[Page segmentation data]
______________________________
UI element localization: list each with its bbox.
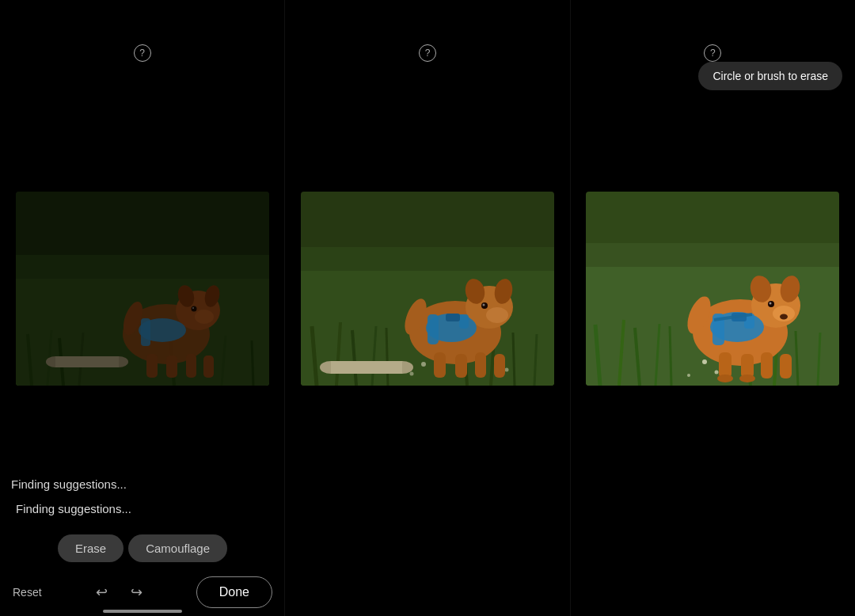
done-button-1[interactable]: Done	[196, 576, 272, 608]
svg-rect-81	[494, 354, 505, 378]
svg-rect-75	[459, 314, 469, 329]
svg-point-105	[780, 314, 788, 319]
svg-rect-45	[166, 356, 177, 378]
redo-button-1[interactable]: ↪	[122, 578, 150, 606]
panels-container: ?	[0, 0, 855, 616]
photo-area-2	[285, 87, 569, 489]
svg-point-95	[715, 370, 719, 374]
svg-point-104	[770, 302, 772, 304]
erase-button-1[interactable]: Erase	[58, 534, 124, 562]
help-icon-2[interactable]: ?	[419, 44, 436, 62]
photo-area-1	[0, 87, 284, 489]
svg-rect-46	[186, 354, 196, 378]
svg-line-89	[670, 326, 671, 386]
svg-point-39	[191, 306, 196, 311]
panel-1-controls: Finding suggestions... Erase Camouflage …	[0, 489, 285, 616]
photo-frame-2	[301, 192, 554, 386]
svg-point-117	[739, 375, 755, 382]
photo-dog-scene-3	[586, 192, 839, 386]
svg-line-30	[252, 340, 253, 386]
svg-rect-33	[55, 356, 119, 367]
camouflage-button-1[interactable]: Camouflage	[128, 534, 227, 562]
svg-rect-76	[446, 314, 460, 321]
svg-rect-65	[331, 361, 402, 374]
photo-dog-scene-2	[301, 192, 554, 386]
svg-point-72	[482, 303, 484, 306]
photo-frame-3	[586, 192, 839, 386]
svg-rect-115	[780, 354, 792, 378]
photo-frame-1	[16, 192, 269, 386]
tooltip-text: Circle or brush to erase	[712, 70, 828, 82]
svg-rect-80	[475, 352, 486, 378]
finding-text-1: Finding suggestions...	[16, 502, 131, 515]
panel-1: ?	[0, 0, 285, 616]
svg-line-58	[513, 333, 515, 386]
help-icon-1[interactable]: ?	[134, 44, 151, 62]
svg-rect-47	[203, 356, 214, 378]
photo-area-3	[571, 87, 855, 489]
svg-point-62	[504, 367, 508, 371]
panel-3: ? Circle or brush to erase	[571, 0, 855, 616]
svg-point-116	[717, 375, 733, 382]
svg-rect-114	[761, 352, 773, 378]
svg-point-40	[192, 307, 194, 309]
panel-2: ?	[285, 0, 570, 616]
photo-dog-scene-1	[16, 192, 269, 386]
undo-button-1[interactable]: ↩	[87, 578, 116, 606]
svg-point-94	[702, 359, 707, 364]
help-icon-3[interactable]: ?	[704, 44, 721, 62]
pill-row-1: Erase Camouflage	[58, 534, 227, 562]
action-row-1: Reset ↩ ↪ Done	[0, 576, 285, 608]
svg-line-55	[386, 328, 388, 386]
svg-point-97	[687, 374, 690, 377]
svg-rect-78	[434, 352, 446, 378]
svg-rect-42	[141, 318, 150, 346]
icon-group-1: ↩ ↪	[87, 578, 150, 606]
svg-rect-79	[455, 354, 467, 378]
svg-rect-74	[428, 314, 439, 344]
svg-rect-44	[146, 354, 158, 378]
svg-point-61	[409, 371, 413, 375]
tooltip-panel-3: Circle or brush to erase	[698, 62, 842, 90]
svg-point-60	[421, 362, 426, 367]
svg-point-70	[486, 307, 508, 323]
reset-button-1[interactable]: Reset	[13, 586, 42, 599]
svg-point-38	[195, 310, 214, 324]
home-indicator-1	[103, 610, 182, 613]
______________________________
• Instructions for the task
Could you give all the records again, exactly, minus the pictures?

• Answer to this problem
UI element localization: list each with its bbox.
done-button-1[interactable]: Done	[196, 576, 272, 608]
svg-rect-81	[494, 354, 505, 378]
svg-rect-75	[459, 314, 469, 329]
svg-point-105	[780, 314, 788, 319]
svg-rect-45	[166, 356, 177, 378]
redo-button-1[interactable]: ↪	[122, 578, 150, 606]
panels-container: ?	[0, 0, 855, 616]
photo-area-2	[285, 87, 569, 489]
svg-point-95	[715, 370, 719, 374]
svg-point-104	[770, 302, 772, 304]
erase-button-1[interactable]: Erase	[58, 534, 124, 562]
help-icon-2[interactable]: ?	[419, 44, 436, 62]
photo-area-1	[0, 87, 284, 489]
svg-rect-46	[186, 354, 196, 378]
svg-line-89	[670, 326, 671, 386]
svg-point-39	[191, 306, 196, 311]
panel-1-controls: Finding suggestions... Erase Camouflage …	[0, 489, 285, 616]
photo-frame-2	[301, 192, 554, 386]
svg-point-117	[739, 375, 755, 382]
photo-dog-scene-3	[586, 192, 839, 386]
svg-line-30	[252, 340, 253, 386]
svg-rect-33	[55, 356, 119, 367]
camouflage-button-1[interactable]: Camouflage	[128, 534, 227, 562]
svg-rect-76	[446, 314, 460, 321]
svg-rect-65	[331, 361, 402, 374]
photo-dog-scene-2	[301, 192, 554, 386]
svg-point-72	[482, 303, 484, 306]
photo-frame-3	[586, 192, 839, 386]
svg-rect-115	[780, 354, 792, 378]
photo-frame-1	[16, 192, 269, 386]
tooltip-text: Circle or brush to erase	[712, 70, 828, 82]
svg-rect-80	[475, 352, 486, 378]
finding-text-1: Finding suggestions...	[16, 502, 131, 515]
panel-1: ?	[0, 0, 285, 616]
svg-line-58	[513, 333, 515, 386]
help-icon-1[interactable]: ?	[134, 44, 151, 62]
svg-rect-47	[203, 356, 214, 378]
photo-area-3	[571, 87, 855, 489]
svg-point-62	[504, 367, 508, 371]
panel-3: ? Circle or brush to erase	[571, 0, 855, 616]
svg-point-116	[717, 375, 733, 382]
svg-rect-114	[761, 352, 773, 378]
svg-point-40	[192, 307, 194, 309]
panel-2: ?	[285, 0, 570, 616]
photo-dog-scene-1	[16, 192, 269, 386]
undo-button-1[interactable]: ↩	[87, 578, 116, 606]
svg-point-94	[702, 359, 707, 364]
help-icon-3[interactable]: ?	[704, 44, 721, 62]
pill-row-1: Erase Camouflage	[58, 534, 227, 562]
action-row-1: Reset ↩ ↪ Done	[0, 576, 285, 608]
svg-line-55	[386, 328, 388, 386]
svg-point-97	[687, 374, 690, 377]
svg-rect-78	[434, 352, 446, 378]
svg-rect-42	[141, 318, 150, 346]
icon-group-1: ↩ ↪	[87, 578, 150, 606]
svg-rect-79	[455, 354, 467, 378]
svg-rect-74	[428, 314, 439, 344]
svg-rect-44	[146, 354, 158, 378]
svg-point-61	[409, 371, 413, 375]
tooltip-panel-3: Circle or brush to erase	[698, 62, 842, 90]
svg-point-60	[421, 362, 426, 367]
svg-point-70	[486, 307, 508, 323]
reset-button-1[interactable]: Reset	[13, 586, 42, 599]
svg-point-38	[195, 310, 214, 324]
home-indicator-1	[103, 610, 182, 613]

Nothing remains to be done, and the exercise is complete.